A team from the US Department of Energy's Pacific Northwest National Laboratory (PNNL) has said previous methane estimates failed to properly account for emissions from abandoned mines and the higher methane content in deeper coal seams.
"As more coal mines close, the share of coal mines that have been abandoned but are still emitting methane will increase," Nazar Kholod, a scientist at the Joint Global Change Research Institute, a collaboration between the University of Maryland and the PNNL, said at an American Geophysical Union event.
Kholod was the lead author of a study published in December that analysed historical emissions data from active and abandoned mines.
His team found that in 2010, 103 billion cubic meters of methane were released from working underground and surface mines and an additional 22 billion cubic meters from abandoned mines - 50% higher than the estimate of 83 billion cubic meters for that year by the Community Emissions Data System.
Methane emissions from abandoned mines are expected to grow more quickly than those from established mines.

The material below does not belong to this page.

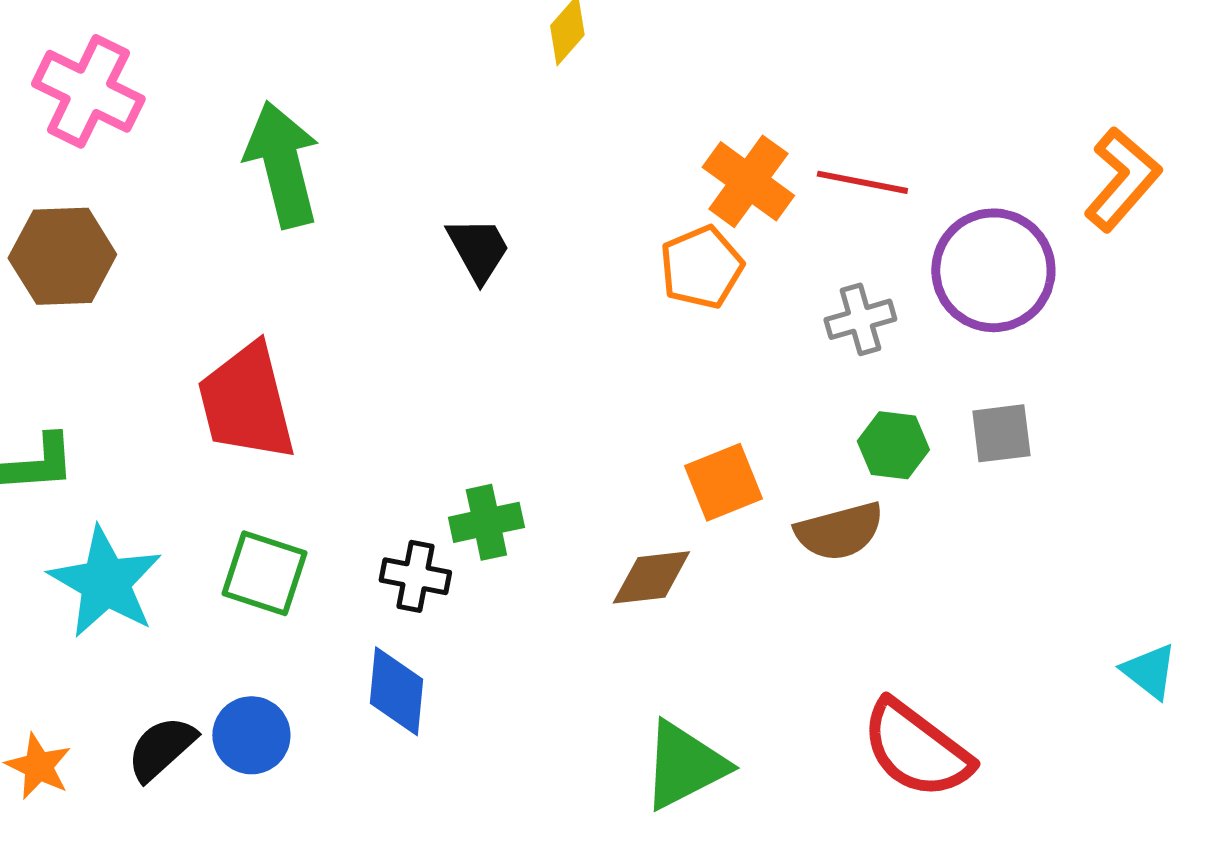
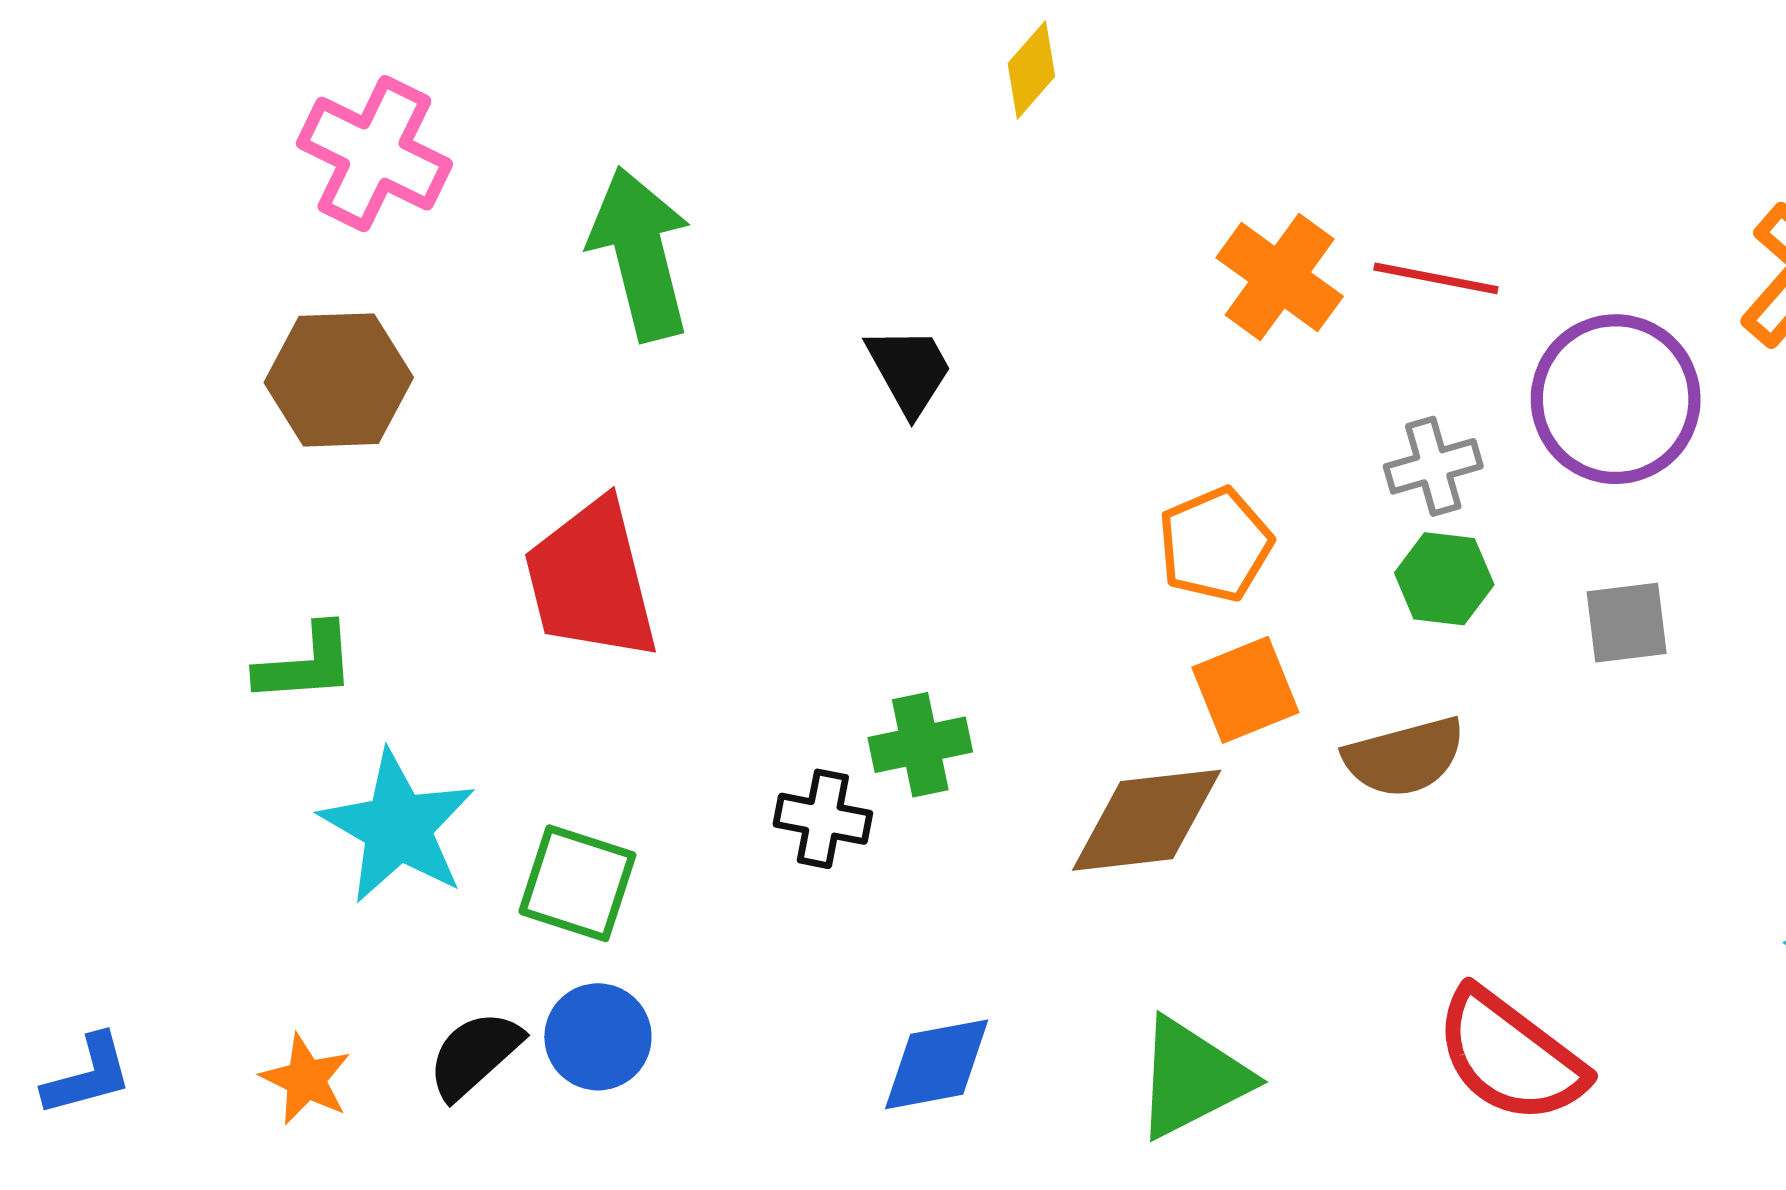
orange pentagon: (701, 267) -> (1215, 544), moved
green hexagon: (893, 445) -> (1444, 579), moved
green square: (264, 573) -> (577, 883), moved
brown diamond: (651, 577) -> (1147, 820), size x1.4
blue diamond: (396, 691) -> (937, 1064), moved, turned 74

The team cites deeper mines, more abandoned mines, and a greater percentage of surface mines from which methane escapes more freely as reasons.

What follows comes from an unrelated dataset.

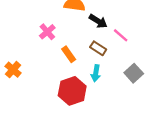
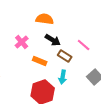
black arrow: (98, 21) -> (53, 40), moved
orange rectangle: (69, 54) -> (40, 61), turned -32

The researchers estimate that by the end of the century, methane emissions will have grown almost eight times what they are today from abandoned mines, and four times what they are from working mines.
Kholod added that climate mitigation strategies alone won't limit emissions from unused mines.
"If you stop producing coal, that doesn't mean that methane will stop being emitted from coal mines," said Kholod. "We can't just take coal out of the equation."